II Battaglione Bersaglieri “Mameli” della RSI prese forma non dalla “disperazione che pervadeva all’epoca il regime di Salò [sic!]”, ma dall’entusiasmo e dallo slancio di decine di ragazzi che videro in esso il concretizzarsi delle loro passioni e del loro amor di Patria!
«Giovinezza, primavera di bellezza», cantavano sorridendo alla vita… E sapete, gentile Direttore, cosa diceva Ernst Jünger, a tal proposito? “Profondo è l’odio che l’animo volgare nutre contro la bellezza”.
Quella giovinezza che si immolò coscientemente su tutti i fronti di guerra della Seconda Guerra Mondiale e fu sfregiata, non già da un nemico in divisa, ma da quei vili criminali – illegittimi belligeranti – che, a guerra finita, ammazzarono questi ragazzini innocenti, simbolo purissimo della fede nella Patria.
La storia di tante stragi partigiane, caro Direttore, cominciando da quella di Rovetta e continuando con gli eccidi ricordati più volte da Gianfranco Stella, dovrebbe insegnare qualcosa. Solo chiudendo gli occhi, come fanno certi “cortigiani”, si può continuare a far finta di nulla.
Il valore dei Bersaglieri del “Mameli” sul campo di battaglia – questo sconosciuto per tante lingue prezzolate che parlano di quegli anni – fu riconosciuto anche dall’alleato germanico che li impiegò in prima linea, al fianco di ben più addestrati reparti della Wermacht. Il loro eroico sacrificio, che fece segnare il passo all’88a Divisione USA, diffuse in tutti entusiasmo e rappresentò la decorazione più ambita per chi aveva l’ambizione difendere l’Onore e la libertà dell’Italia.
Dulce et decorum est pro Patria mori, non è un motto fascista, cari ignoranti, è Orazio!
Gentile Direttore, mi chiedo come si può bollare l’opera di Antonio Liazza come una “rilettura politica”, una “truce e sgradevole pubblicazione”. Ma davvero? Con quale coraggio? Con quale faccia?
Infine, non pensate, gentile Direttore, che sia pura supponenza la dissertazione su come i caduti della RSI dovrebbero essere ricordati. Lui, lo dice a noi?

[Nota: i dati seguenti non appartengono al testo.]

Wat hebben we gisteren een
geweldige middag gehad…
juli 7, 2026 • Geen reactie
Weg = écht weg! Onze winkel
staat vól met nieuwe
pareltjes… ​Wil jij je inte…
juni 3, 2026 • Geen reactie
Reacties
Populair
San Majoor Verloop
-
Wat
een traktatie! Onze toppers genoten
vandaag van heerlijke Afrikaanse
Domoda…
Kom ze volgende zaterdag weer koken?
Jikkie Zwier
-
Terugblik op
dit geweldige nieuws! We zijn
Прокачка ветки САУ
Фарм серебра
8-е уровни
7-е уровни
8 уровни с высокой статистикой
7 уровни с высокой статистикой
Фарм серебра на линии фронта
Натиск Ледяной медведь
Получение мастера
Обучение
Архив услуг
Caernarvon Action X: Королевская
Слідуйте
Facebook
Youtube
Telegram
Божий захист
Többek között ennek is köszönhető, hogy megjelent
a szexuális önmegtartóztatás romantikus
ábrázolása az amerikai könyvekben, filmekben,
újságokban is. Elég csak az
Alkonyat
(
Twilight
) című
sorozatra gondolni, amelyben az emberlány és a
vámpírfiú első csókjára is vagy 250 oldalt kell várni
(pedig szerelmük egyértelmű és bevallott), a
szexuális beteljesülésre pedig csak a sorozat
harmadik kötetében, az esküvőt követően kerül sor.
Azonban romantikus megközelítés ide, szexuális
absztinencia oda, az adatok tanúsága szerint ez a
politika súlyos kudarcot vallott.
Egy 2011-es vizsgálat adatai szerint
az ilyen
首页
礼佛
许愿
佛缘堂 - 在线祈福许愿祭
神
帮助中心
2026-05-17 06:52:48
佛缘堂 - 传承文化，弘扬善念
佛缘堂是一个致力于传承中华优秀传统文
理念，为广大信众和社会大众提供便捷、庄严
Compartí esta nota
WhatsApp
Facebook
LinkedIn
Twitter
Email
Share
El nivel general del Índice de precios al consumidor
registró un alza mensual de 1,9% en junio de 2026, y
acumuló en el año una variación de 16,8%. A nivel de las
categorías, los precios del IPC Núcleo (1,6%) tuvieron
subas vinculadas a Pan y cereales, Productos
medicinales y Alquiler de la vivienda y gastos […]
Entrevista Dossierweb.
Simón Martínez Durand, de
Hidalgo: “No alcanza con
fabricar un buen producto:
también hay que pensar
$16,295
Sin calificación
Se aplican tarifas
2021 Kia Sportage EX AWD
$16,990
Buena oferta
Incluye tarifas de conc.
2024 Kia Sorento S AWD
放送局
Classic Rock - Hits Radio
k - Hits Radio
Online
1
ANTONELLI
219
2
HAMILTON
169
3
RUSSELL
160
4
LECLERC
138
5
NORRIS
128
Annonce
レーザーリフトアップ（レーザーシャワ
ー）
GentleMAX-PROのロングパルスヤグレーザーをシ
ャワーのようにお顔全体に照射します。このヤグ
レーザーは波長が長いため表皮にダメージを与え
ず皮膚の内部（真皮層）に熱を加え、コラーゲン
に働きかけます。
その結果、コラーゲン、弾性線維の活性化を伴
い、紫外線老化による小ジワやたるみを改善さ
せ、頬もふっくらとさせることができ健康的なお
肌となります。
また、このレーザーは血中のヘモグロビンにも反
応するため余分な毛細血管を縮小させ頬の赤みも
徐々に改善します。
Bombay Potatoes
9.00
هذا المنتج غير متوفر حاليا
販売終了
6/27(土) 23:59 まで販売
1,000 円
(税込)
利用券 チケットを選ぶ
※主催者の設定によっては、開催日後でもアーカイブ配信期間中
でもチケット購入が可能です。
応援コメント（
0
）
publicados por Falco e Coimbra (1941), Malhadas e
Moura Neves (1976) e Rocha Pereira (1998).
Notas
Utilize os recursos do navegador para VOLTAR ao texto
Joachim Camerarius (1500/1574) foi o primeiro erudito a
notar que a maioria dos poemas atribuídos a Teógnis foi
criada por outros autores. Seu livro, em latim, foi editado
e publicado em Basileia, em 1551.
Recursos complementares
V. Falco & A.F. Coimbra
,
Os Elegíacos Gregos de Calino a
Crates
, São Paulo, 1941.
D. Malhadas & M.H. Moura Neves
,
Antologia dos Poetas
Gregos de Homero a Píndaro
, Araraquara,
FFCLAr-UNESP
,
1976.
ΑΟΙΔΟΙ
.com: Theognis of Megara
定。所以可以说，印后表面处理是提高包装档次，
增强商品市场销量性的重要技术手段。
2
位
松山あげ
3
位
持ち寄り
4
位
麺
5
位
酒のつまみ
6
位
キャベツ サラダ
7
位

Siamo davvero al paradosso.
È vero. Siamo davanti a tempi nuovi, dove l’odio antifascista non macina più consensi e dove si riscrivono con obiettività e senza partigianeria intere pagine di storia, una volta monopolio di chi della menzogna era un professionista. Oggi, rimangono solo i “gendarmi della memoria”. Ma non fanno più nemmeno paura. Per questo c’è chi si agita e cerca di convincersi di “aver ancora ragione”.
Non ci interessano i casi umani, prigionieri e vittime, loro sì, della propria ideologia sconfitta dalla storia e dagli uomini liberi.
A Settembre del prossimo anno saremo, come tutti gli anni, presenti a Valsalva a rendere onore ai caduti della RSI, con le nostre bandiere, con le nostre idee, la nostra identità. Avremmo, però, una speranza: di vedere quel giorno Benito Benati. Lo vorremmo guardare negli occhi.